I have a tendency to use my bed as a great place for lengthy lights-out conversations, especially when it is 39°C outside, and the only effective way to fall asleep is by sprawling on a window ledge in a precarious position. And I’m glad nights like these exist. I’m also glad I have a husband, who continuously stimulates my mind and questions my ramblings.
A while back, I wrote a post about how optimize rather than maximize strategy in nature should be an essential part of Life’s Principles Circle. However, after reading Tim McGee’s thoughts on Resilience vs. Efficiency, my train of thought slightly modified its path and headed toward the crossroads.
Form follows function is one of those elegant phrases, which fell victim to overuse by designers and engineers. Optimize rather than maximize is also not as straightforward of a phrase as I thought at first. Seems, elegant phrases always have a danger of being misinterpreted for the lack of appropriate context.
Tim gave an excellent example of the importance of context in nature:
The most plentiful protein on earth RuBisCo, is not overly ‘efficient’ at capturing CO2, but does an effective job given the context. In fact some genetic engineers are trying to figure out how to increase the efficiency of RuBisCo, and I wonder if as a result it would lower the resilience of the photosynthetic system as whole?
So, RuBisCo is:
- The most abundant protein on earth (40-60% of plant leaf protein content)
- The only link between inorganic and organic carbon (turns over more than trillion tons of carbon dioxide each year)
- One of the most painfully slowest enzymes known
Does that mean, that if genetic engineers find a way to speed up RuBisCo, they may find a way to increase plant production? Eradicate famine?
Now, here’s a question that I would like to ask:
Why is it, that nature – over millions of years of intensive selection process – failed to increase the rate of carbon fixation to improve efficiency? Did it just find an answer at random through mutation – and that answer may be far from the best possible – but the mutations required to find better solutions were so unlikely, so out of range, that it got stuck optimizing RuBisCo rather then finding a more efficient solution?
Also, if genetic engineers truly wish to improve the rate of plant production, doesn’t it make sense to look for a completely separate solution? The chances of RuBisCo being improved are very slim – nature was all R&D about it over a much greater period of time.
This is where the conversation with my husband comes in
Myk is a game programmer, interested in memory allocation and optimization in games. He basically wants games to run faster, so you don’t have to be subjected to a sight of patchy Elf Paladin (while he is busy loading himself), when all you want is to get a new quest and be on your way.
The conversation I had with him at 2 a.m. was about the difference between memory allocation in offline games – where the environment is extremely predictable and static – and memory allocation in internet browsers – where the environment is unpredictable and dynamic. Think, scripted scenario in Doom vs. what-the-hell-did-i-click-to-end-up-here scenario on internet.
I thought it was a perfect example of optimization vs. resilience in the world of computer science. Web browsers employ a much slower, dispersed (but much less vulnerable to disruption) memory allocation algorithms, whereas game designers always strive for a much more compact, efficient solution, which also is more prone to disruption.
In Google Chrome, if one of the tabs crashes, the whole system can still function (because each tab is a separate process), but there is a catch. It takes a greater number of operating system resources to upkeep, making it less efficient. In offline game development, if one element malfunctions, most likely the whole system will malfunction. Think of all those times, when your game crashed before you had a chance to click Save. This is due to game developers trying to squeeze out every possible bit of performance out of the system.

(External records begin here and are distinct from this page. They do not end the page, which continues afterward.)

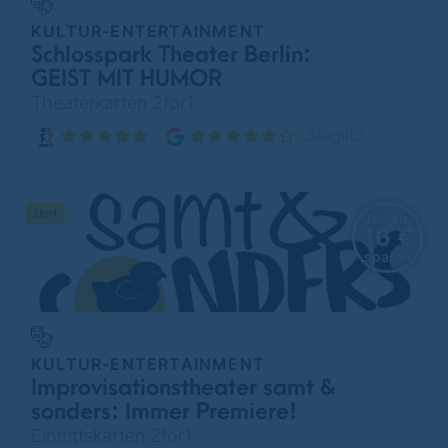
KULTUR-ENTERTAINMENT
Schlosspark Theater Berlin:
GEIST MIT HUMOR
Theaterkarten 2for1
Steglitz
Bis zu
16 €
sparen
KULTUR-ENTERTAINMENT
Improvisationstheater samt &
sonders: Immer Premiere!
Eintrittskarten 2for1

So, context is a big thing in nature and in our manufactured systems. There is never a perfect solution, but each one works at its most optimal capacity depending on the application. Thus, to me, it sounds ridiculous that genetic engineers would spend their research efforts and sponsor money to try to improve what already works great in a context. Instead, they should ask themselves: “Why are we improving RuBisCo? To benefit nature, or to benefit our own agenda?” Clearly, bioengineers are interested in a different context – not a dynamic one (resilient), but a lot more controlled (efficient) substance that can survive in laboratory.